The (disputed fantasy) novel Dragonflight, the first book in the Dragonriders of Pern series, takes another great tact to drawing readers in. Anne McCaffrey lets them know right away that they’re not going to be mocked for their naivety on the subject matter. And there won’t be a test at the end of each chapter.
Instead, her narrator starts off by asking perfectly reasonable questions:
When is a legend legend? Why is a myth a myth? How old and disused must a fact be for it to be related to the category “Fairy-tale”? And why do certain facts remain incontrovertible while others lose their validity to assume a shabby, unstable character?

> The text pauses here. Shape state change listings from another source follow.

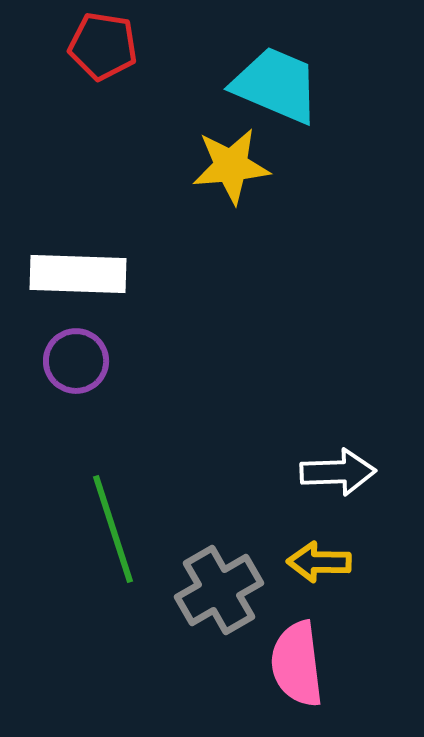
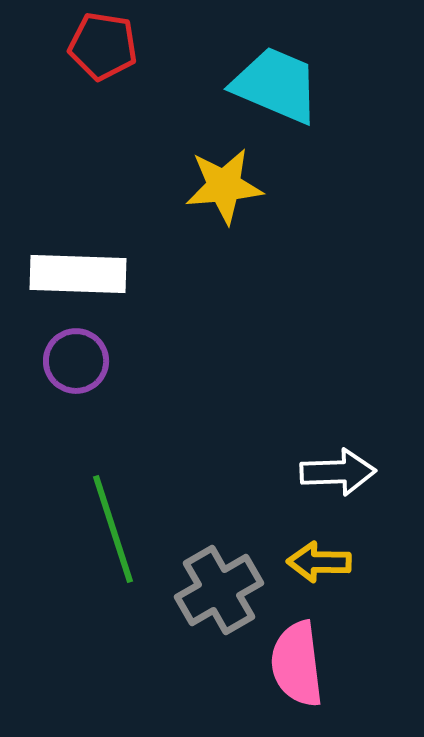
yellow star: moved 7 px left, 20 px down
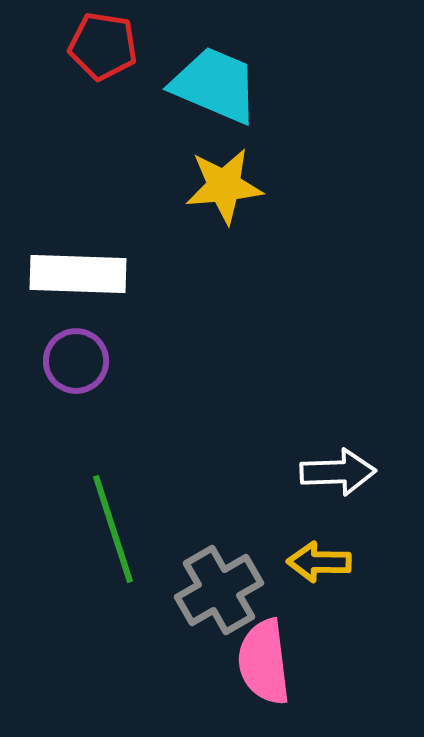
cyan trapezoid: moved 61 px left
pink semicircle: moved 33 px left, 2 px up
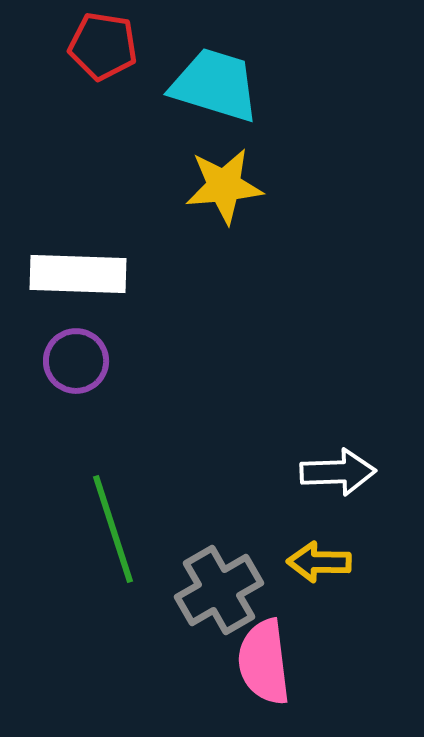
cyan trapezoid: rotated 6 degrees counterclockwise
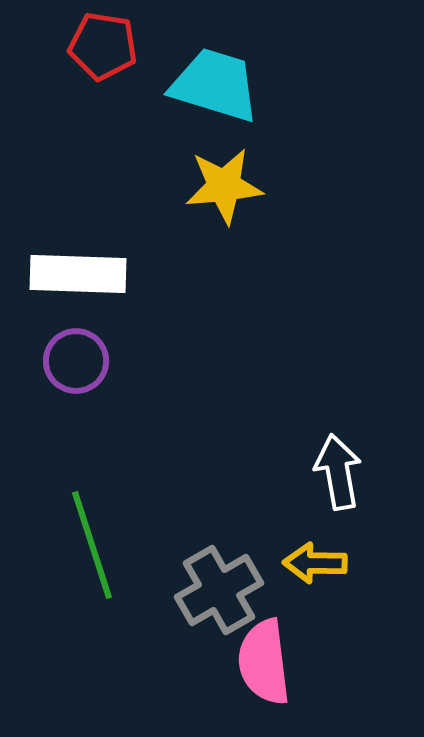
white arrow: rotated 98 degrees counterclockwise
green line: moved 21 px left, 16 px down
yellow arrow: moved 4 px left, 1 px down
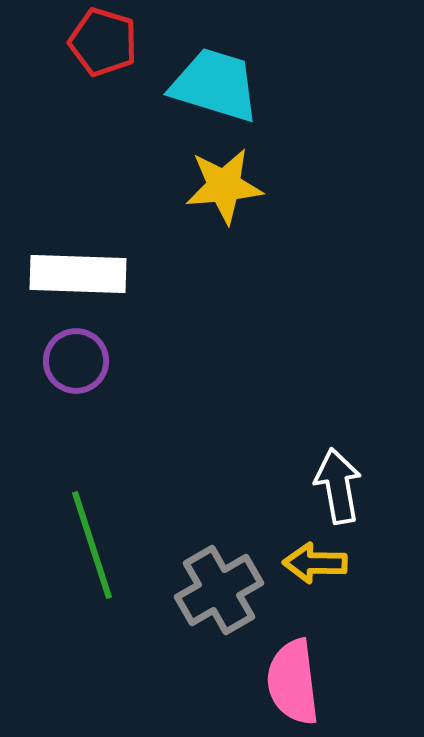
red pentagon: moved 4 px up; rotated 8 degrees clockwise
white arrow: moved 14 px down
pink semicircle: moved 29 px right, 20 px down
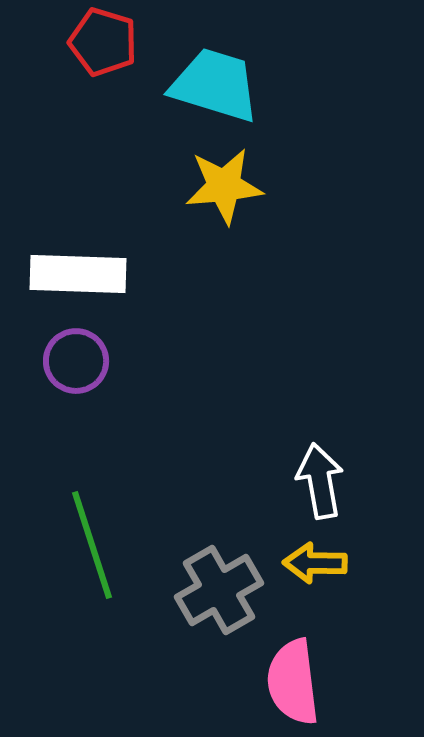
white arrow: moved 18 px left, 5 px up
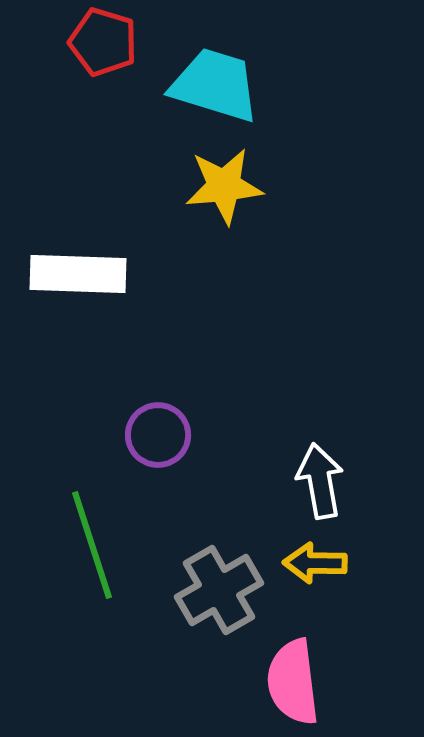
purple circle: moved 82 px right, 74 px down
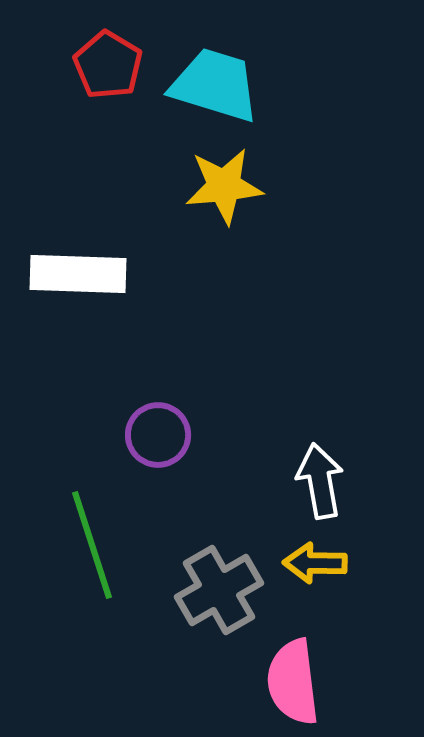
red pentagon: moved 5 px right, 23 px down; rotated 14 degrees clockwise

It’s an acknowledgement that readers are allowed to have questions. That it’s only logical to wonder such things. Therefore, it’s also only logical to explore those questions, allowing the narrator to establish the story's setting as captivatingly as if it was being shared around a campfire.
Authors like Anne McCaffrey and Jim Butcher make it look easy. But don’t be discouraged if it takes you several drafts to get your elements established engagingly.
There’s a reason why it’s not called a fantasy fiction writing piece of cake. With that said, it isn’t a fantasy fiction writing impossibility either.
It’s a fantasy fiction writing challenge – and one you’re more than capable of accepting.